→ **DIRECTIONS FOR THIS TASK**:
Given the records below, would you repeat exactly the lines that begin at the one containing "COMECE HOJE" and end at the one containing "(Nawris) ao Infinidis em", inclusive?

→ **Dataset entries**:
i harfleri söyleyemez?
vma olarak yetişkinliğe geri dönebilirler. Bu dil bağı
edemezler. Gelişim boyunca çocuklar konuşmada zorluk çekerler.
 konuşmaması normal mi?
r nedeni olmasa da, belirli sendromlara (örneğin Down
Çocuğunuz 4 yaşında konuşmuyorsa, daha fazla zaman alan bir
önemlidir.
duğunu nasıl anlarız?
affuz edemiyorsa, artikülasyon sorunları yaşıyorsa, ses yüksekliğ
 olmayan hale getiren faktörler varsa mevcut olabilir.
==
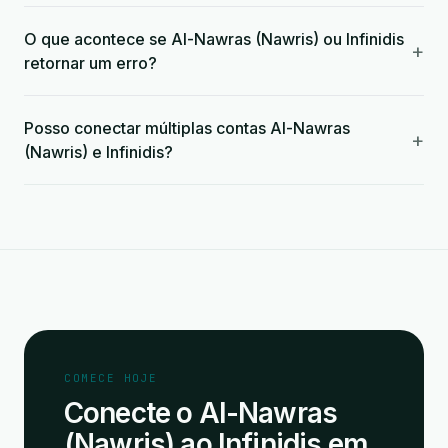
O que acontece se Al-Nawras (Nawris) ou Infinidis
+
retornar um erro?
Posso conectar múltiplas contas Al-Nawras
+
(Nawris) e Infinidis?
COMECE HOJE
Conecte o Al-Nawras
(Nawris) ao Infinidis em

→ **ANSWER SPACE**:
COMECE HOJE
Conecte o Al-Nawras
(Nawris) ao Infinidis em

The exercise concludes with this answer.